D'altra parte è vero che con l'avvento del digitale
compiere qualsiasi tipo di alterazione sugli
originali è tecnicamente molto più semplice e alla
portata di tutti (ma la post-produzione è una fase
fondamentale anche nello sviluppo in camera oscura).
Io trovo che questa sia, da un certo punto di vista
tutt'altro che una semplificazione: ci vengono date
talmente tante possibilità che il rischio di
perdersi tra i meandri del "fotoritocco" è
altissimo. Allora sì che la fotografia può venire
"snaturata": quando si perde di vista il punto di
arrivo e il messaggio da trasmettere, la fase di
post-produzione può arrivare a stravolgere
completamente il messaggio originale dell'immagine.
Per riassumere, post-produzione sì, ma avendo sempre
ben in mente dove si vuole arrivare; nel mio caso il
lavoro di post-produzione ha riguardato
essenzialmente lo studio del colore e dei contrasti.
9. A chi ti vuoi rivolgere nella tua produzione
fotografica e quali sono state le reazioni maggiori
da parte del pubblico?
A chi è disposto a staccare per qualche minuto i
piedi da terra e lasciarsi trasportare. Per ora sono
molto contento delle reazioni, ho raccolto
sensazioni positive, di persone stupite che si
lasciano coinvolgere dalle immagini. Vuol dire che
forse a qualcosa sono servite.
10. Quali sono le influenze che hai potuto
avvertire come più incisive nella tua produzione
artistica, ossia esistono dei riferimenti culturali
fotografici a cui ti rifai, anche non volutamente?

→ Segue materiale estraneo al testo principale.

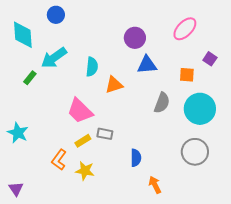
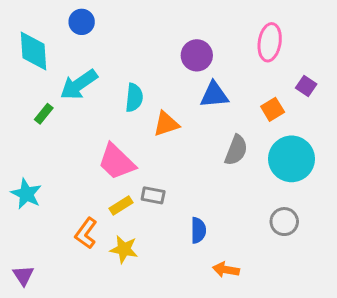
pink ellipse: (185, 29) -> (270, 42), turned -35
orange square: (187, 75) -> (273, 109), turned -35
gray circle: (195, 152) -> (284, 222), size x0.7
orange arrow: (155, 185) -> (226, 270), turned -54

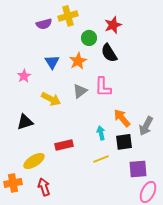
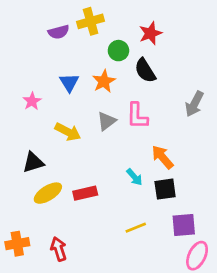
gray arrow: (146, 126) -> (194, 104), moved
cyan arrow: (101, 133) -> (134, 177), turned 152
yellow line: (101, 159) -> (136, 228), moved
yellow ellipse: (34, 161) -> (48, 193), moved

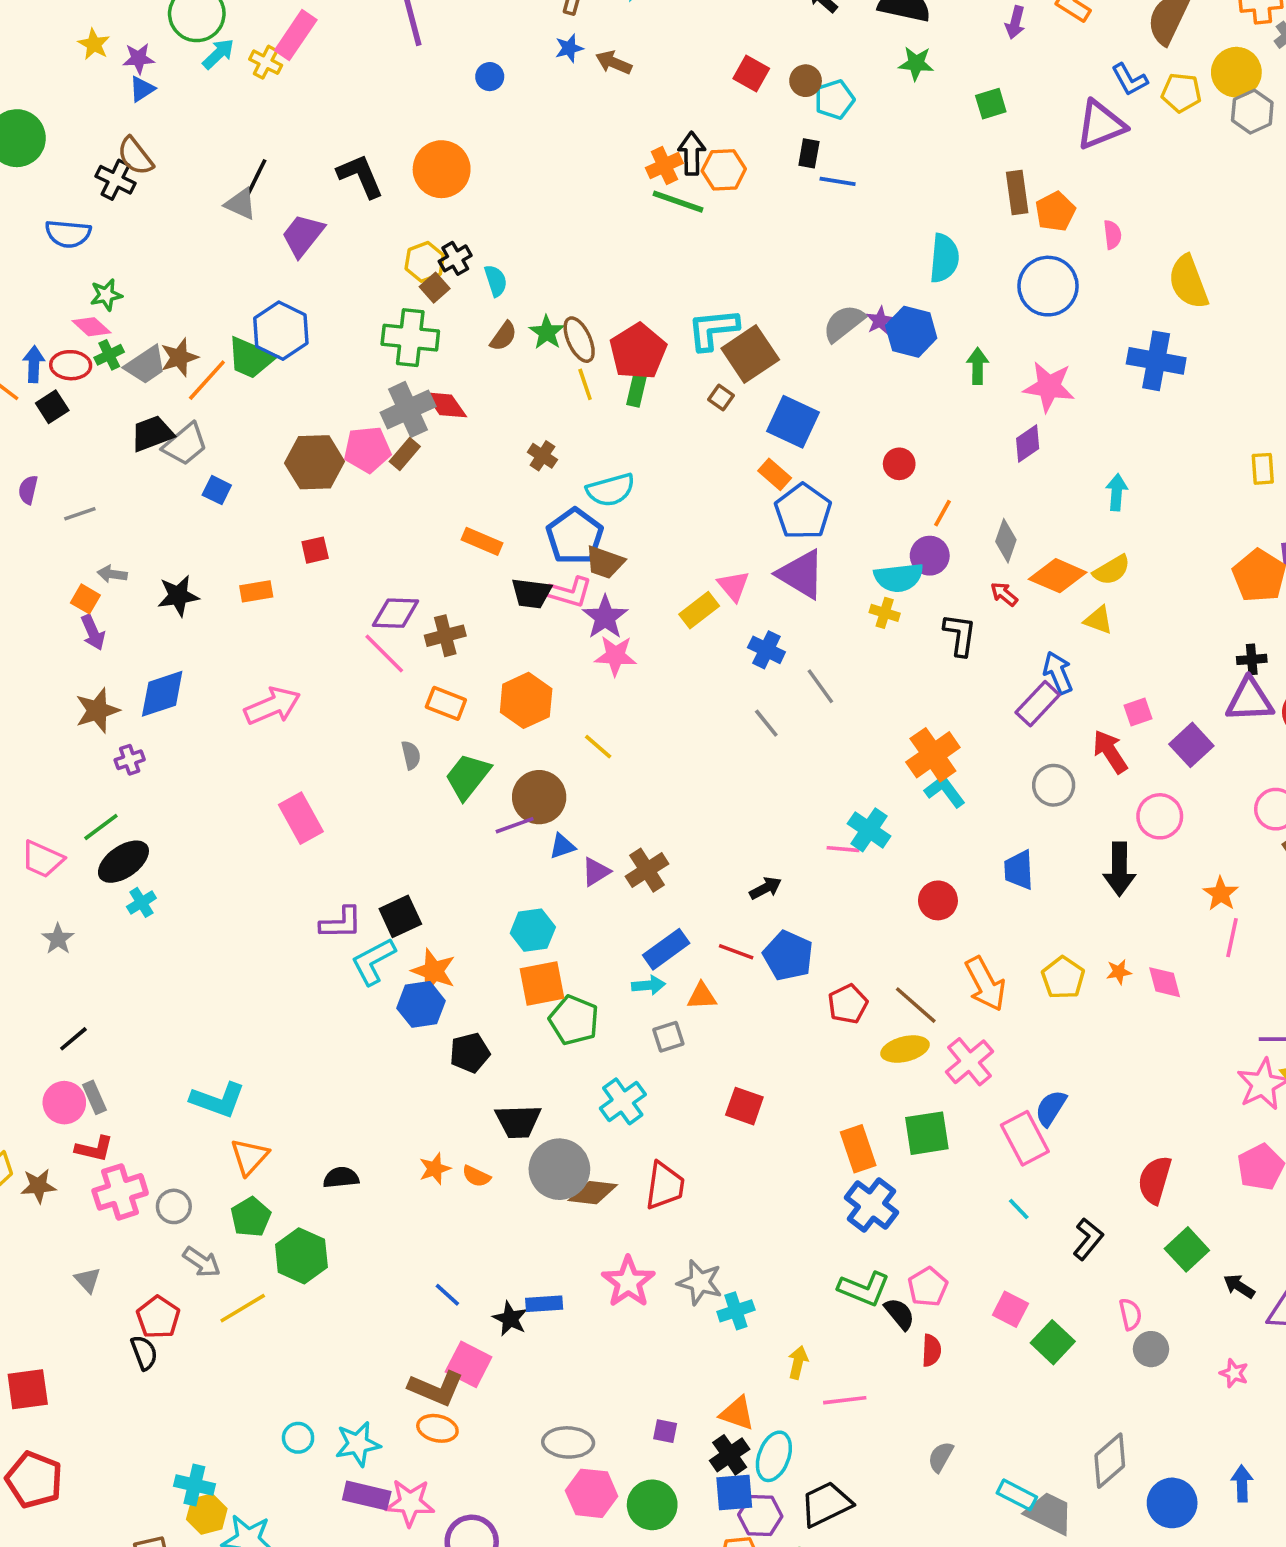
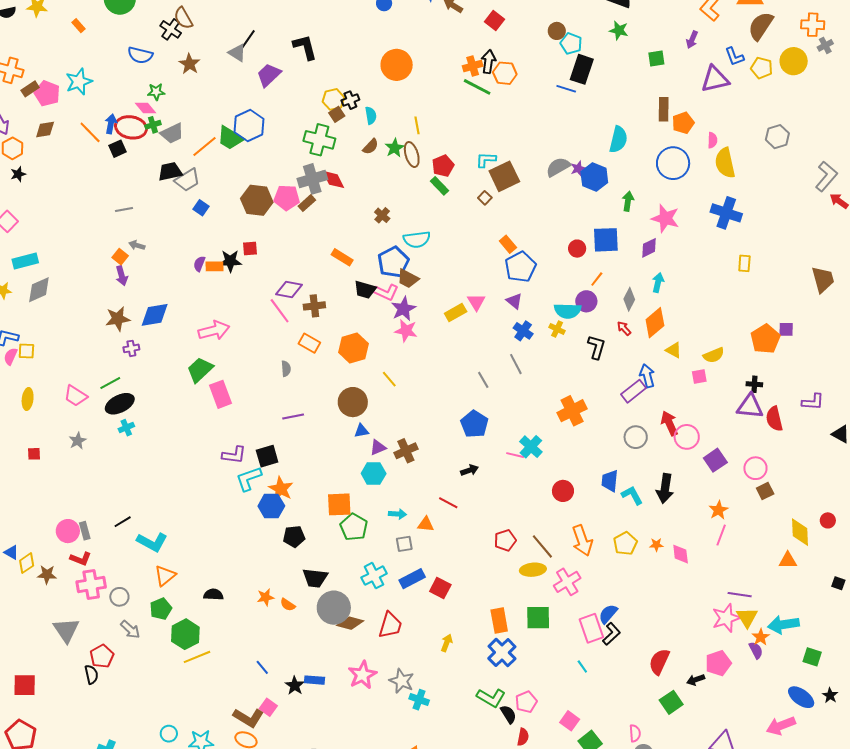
purple arrow: (1015, 22) -> (692, 40), moved
red square: (751, 74) -> (494, 20), moved
cyan pentagon: (834, 99) -> (571, 44), turned 30
gray hexagon: (1252, 112) -> (777, 137), moved
black rectangle: (809, 153) -> (582, 69), moved, size x1.8
orange circle: (442, 169) -> (397, 65), moved
yellow semicircle: (1188, 282) -> (725, 163), moved
cyan L-shape: (713, 329) -> (486, 160), size x0.7
red pentagon: (638, 351) -> (443, 166), size x0.7
brown star: (179, 357) -> (189, 64), moved, turned -30
red ellipse: (71, 365) -> (131, 127), size x1.4
yellow line: (585, 384) -> (417, 125), moved
green rectangle: (637, 388) -> (440, 186), turned -66
blue square: (793, 422) -> (606, 240), moved, turned -36
yellow rectangle: (1263, 469) -> (744, 263), moved
purple semicircle: (28, 490) -> (199, 264), moved
cyan arrow: (1117, 492) -> (658, 283), moved
yellow semicircle: (1112, 570) -> (714, 355), moved
purple triangle: (801, 574) -> (514, 301), size x0.6
orange diamond: (1058, 576) -> (655, 323), turned -72
black star: (178, 596) -> (230, 261), moved
blue cross: (766, 650) -> (523, 331), moved
pink square: (1138, 712) -> (699, 377), moved
purple square: (1191, 745) -> (715, 460), moved
green trapezoid: (468, 776) -> (200, 370), moved
cyan L-shape: (945, 791) -> (632, 495), moved
pink circle: (1160, 816) -> (687, 437), moved
purple line: (515, 825) -> (293, 417), moved
cyan hexagon: (533, 930) -> (374, 474), moved
blue rectangle: (666, 949) -> (412, 579), moved
blue pentagon: (788, 956) -> (474, 424), moved
black line: (73, 1039) -> (123, 522), moved
black L-shape: (1088, 1239) -> (612, 634), moved
gray triangle: (88, 1280) -> (66, 630), size x1.8
black arrow: (1239, 1286) -> (696, 680), moved, turned -60
yellow line: (243, 1308) -> (197, 657), moved
cyan cross: (736, 1311) -> (419, 700), turned 30
yellow arrow: (798, 1362) -> (447, 643), moved
pink square: (469, 1364) -> (268, 707), size x0.7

Mi ha sempre affascinato molto la figura del "Wanderer",
il Viandante; quello del dipinto di Friedrich: "Il
Viandante sul mare di nebbia", per intenderci..e il
suo rapporto con la natura, con il tema del viaggio.
Dal punto di vista fotografico mi piace molto Steve
McCurry, la sua curiosità e l'incredibile forza con
cui riesce a trasmettere le esperienze vissute dalle
persone che ritrae. E dall'altra parte Elliott
Erwitt, la sua leggerezza e ironia nel trovare
situazioni surreali nel quotidiano.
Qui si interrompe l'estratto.